In this case, we consider whether, under Nevada's fraudulent transfer law, a nontransferee law firm may be held liable for its client's fraudulent transfers under the accessory liability theories of conspiracy, aiding and abetting, or concert of action. We hold that Nevada, like most other jurisdictions, does not recognize accessory liability for fraudulent transfers. We therefore affirm the district court's judgment in favor of the law firm. We further hold, however, that the district court abused its discretion by awarding costs to the law firm without sufficient evidence showing that each cost was reasonable, necessary, and actually incurred. Thus, we reverse, in part, the district court's postjudgment order awarding costs.

FACTS AND PROCEDURAL HISTORY

In 2004, Robert Krause retained respondent law firm Woods & Erickson, LLP, for estate planning services. The following year, Woods & Erickson created for Krause various legal entities, including an asset protection trust, into which Krause eventually transferred his assets. Meanwhile, appellant The Cadle Company (Cadle) was attempting to collect on a California judgment against Krause. After learning of the transferred assets, Cadle sued Krause and Woods & Erickson in the underlying action, alleging that Krause had fraudulently transferred assets in order to escape execution of the judgment and that Woods & Erickson had unlawfully facilitated the fraudulent transfers.

The district court dismissed Cadle's claims against Woods & Erickson without prejudice. Cadle later filed a second amended complaint asserting claims for conspiracy, aiding and abetting, and concert of action against Woods & Erickson, all arising from the fraudulent transfers. After the district court denied Woods & Erickson's motion to dismiss the second amended complaint or for summary judgment, Woods & Erickson offered Cadle $8,000 to settle the claims, which Cadle refused. The case went to trial.

During the bench trial, Cadle called Robert Woods of Woods & Erickson to testify as a witness. Woods testified that, at the time Woods & Erickson performed Krause's estate planning, the firm was not aware of Cadle's judgment against Krause. Woods further testified that he discussed Cadle's judgment with Krause after he learned of it. Krause told Woods that the judgment was not valid and that Krause was going to take care of it. Woods testified that he informed Krause that transfers of assets into Krause's trust could be set aside by a creditor. After hearing the evidence, the district court found in favor of Cadle against Krause. Concluding, however, that Cadle had not shown clear and convincing evidence of Woods & Erickson's intent to defraud or deceive, the district court entered judgment in favor of Woods & Erickson on all claims.
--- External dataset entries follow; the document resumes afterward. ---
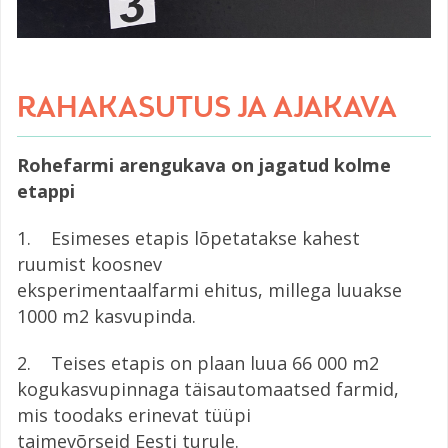
RAHAKASUTUS JA AJAKAVA
Rohefarmi arengukava on jagatud kolme
etappi
1. Esimeses etapis lõpetatakse kahest
ruumist koosnev
eksperimentaalfarmi ehitus, millega luuakse
1000 m2 kasvupinda.
2. Teises etapis on plaan luua 66 000 m2
kogukasvupinnaga täisautomaatsed farmid,
mis toodaks erinevat tüüpi
taimevõrseid Eesti turule.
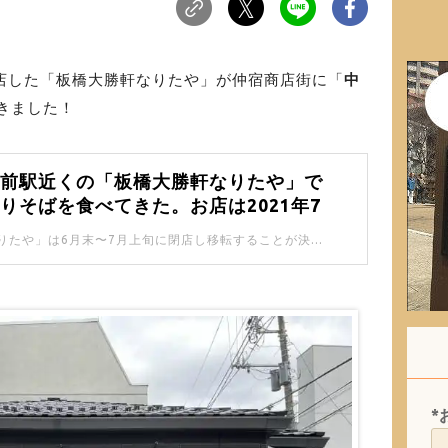
閉店した「板橋大勝軒なりたや」が仲宿商店街に「
中
きました！
所前駅近くの「板橋大勝軒なりたや」で
りそばを食べてきた。お店は2021年7
でに移転予定。
「板橋大勝軒なりたや」は6月末〜7月上旬に閉店し移転することが決まっています。 19年間も運営されていたんですね。
*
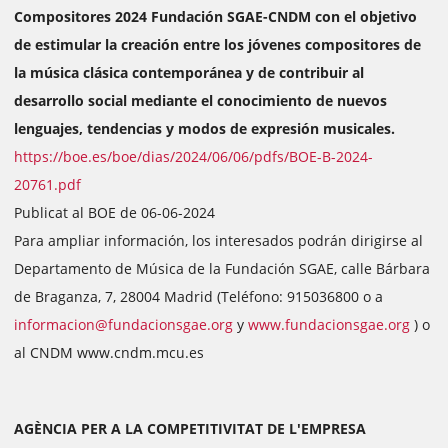
Compositores 2024 Fundación SGAE-CNDM con el objetivo
de estimular la creación entre los jóvenes compositores de
la música clásica contemporánea y de contribuir al
desarrollo social mediante el conocimiento de nuevos
lenguajes, tendencias y modos de expresión musicales.
https://boe.es/boe/dias/2024/06/06/pdfs/BOE-B-2024-
20761.pdf
Publicat al BOE de 06-06-2024
Para ampliar información, los interesados podrán dirigirse al
Departamento de Música de la Fundación SGAE, calle Bárbara
de Braganza, 7, 28004 Madrid (Teléfono: 915036800 o a
informacion@fundacionsgae.org
y
www.fundacionsgae.org
) o
al CNDM www.cndm.mcu.es
AGÈNCIA PER A LA COMPETITIVITAT DE L'EMPRESA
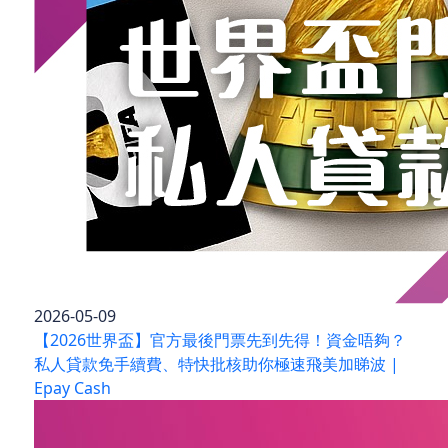
2026-05-09
【2026世界盃】官方最後門票先到先得！資金唔夠？
私人貸款免手續費、特快批核助你極速飛美加睇波 |
Epay Cash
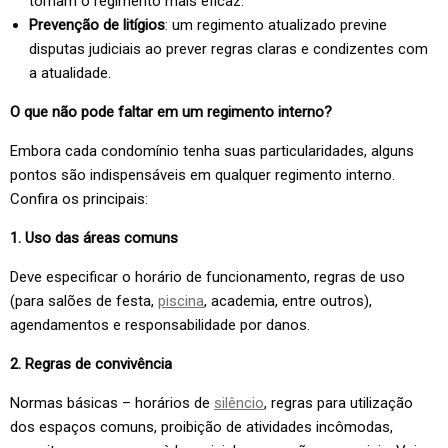
tornam o regimento mais eficaz.
Prevenção de litígios
: um regimento atualizado previne
disputas judiciais ao prever regras claras e condizentes com
a atualidade.
O que não pode faltar em um regimento interno?
Embora cada condomínio tenha suas particularidades, alguns
pontos são indispensáveis em qualquer regimento interno.
Confira os principais:
1. Uso das áreas comuns
Deve especificar o horário de funcionamento, regras de uso
(para salões de festa,
piscina
, academia, entre outros),
agendamentos e responsabilidade por danos.
2. Regras de convivência
Normas básicas – horários de
silêncio
, regras para utilização
dos espaços comuns, proibição de atividades incômodas,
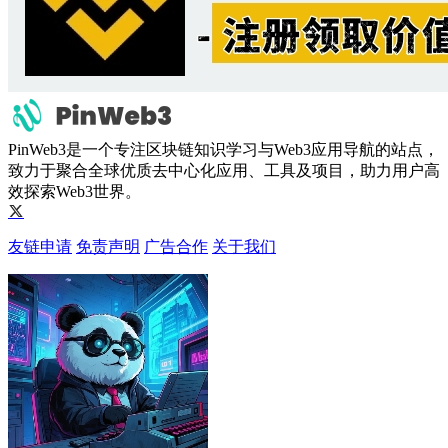
PinWeb3是一个专注区块链知识学习与Web3应用导航的站点，
致力于聚合全球优质去中心化应用、工具及项目，助力用户高
效探索Web3世界。
友链申请
免责声明
广告合作
关于我们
After trial, Woods & Erickson filed a memorandum of costs. Cadle moved to retax costs, arguing that Woods & Erickson did not sufficiently document the purported costs. Woods & Erickson opposed the motion to retax, attaching additional documentation to support its request for costs. The documentation consisted of an affidavit stating the approximate number and cost of photocopies, a process server bill, bills for deposition transcripts, filing fee invoices, and parking receipts. After a hearing, the district court awarded Woods & Erickson the costs it requested, reducing only the runner service costs.

Woods & Erickson also filed a motion for attorney fees, arguing that it was entitled to them because Cadle rejected its $8,000 offer of judgment. After argument, the district court found that Woods & Erickson's offer of judgment was reasonable in amount and timing, that Cadle was unreasonable in rejecting the offer, and that the amount of attorney fees sought by Woods & Erickson was reasonable. The court thus awarded Woods & Erickson attorney fees.

Cadle separately appealed the judgment and the award of costs and attorney fees. We consolidated the appeals.

DISCUSSION

Accessory liability for fraudulent transfers

Cadle argues that the district court erred because it required Cadle to show actual intent to defraud or deceive in order to establish its accessory liability claims. Woods & Erickson asserts that, regardless of intent, Nevada does not recognize common-law civil conspiracy, aiding and abetting, or concert of action in the context of fraudulent transfers.1 We agree with Woods & Erickson that nontransferees, i.e., those who have not received or benefited from the fraudulently transferred property, are not subject to accessory liability for fraudulent transfer claims.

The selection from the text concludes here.